Rule 12 of 24 · Chapter III — Peoples, Pasts, and Tongues
Let no people be a monolith
Why this rule exists
The fastest way to make an invented culture feel false is to make everyone in it the same: all the warriors proud, all the merchants greedy, all the mountain folk dour. Real societies seethe with disagreement, faction, heresy, and generational revolt, and a fictional one that does not feels less like a people than a mascot. Internal variety is also where stories live, because conflict within a culture is often richer than conflict between them. Beyond craft, the single-note culture carries a moral hazard, sliding easily into caricature, especially when a fantasy people is a thin recoloring of a real one; giving a culture its own arguments is both truer and kinder.
In practice
For every culture, invent its internal fault lines: the reformers and the traditionalists, the devout and the cynical, the region that resents the capital, the young who find the old ways absurd. Give it dissenters, hypocrites, and exceptions, and let your point-of-view characters hold minority opinions within their own people. Show the same custom meaning different things to different members, embraced by one, endured by another, mocked by a third.

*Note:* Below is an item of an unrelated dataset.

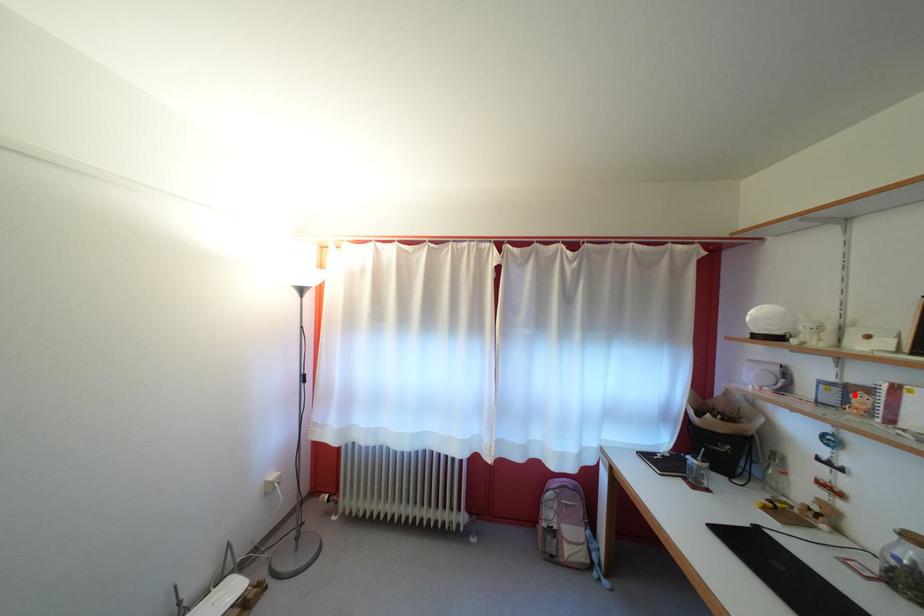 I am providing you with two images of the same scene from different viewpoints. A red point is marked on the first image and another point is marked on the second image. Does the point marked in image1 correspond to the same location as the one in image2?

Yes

When you notice yourself writing a culture whose members all want and believe the same thing, break it, because a people worth visiting argues with itself.
When it doesn't apply
Scale and focus set limits; a people glimpsed for a single scene may reasonably be sketched in broad strokes, and not every walk-on can contain multitudes. Some stories use a deliberately unified culture, a cult, a hive, a regimented state, as their subject. The danger is the unexamined monolith, especially one that flattens a whole people into a single trait.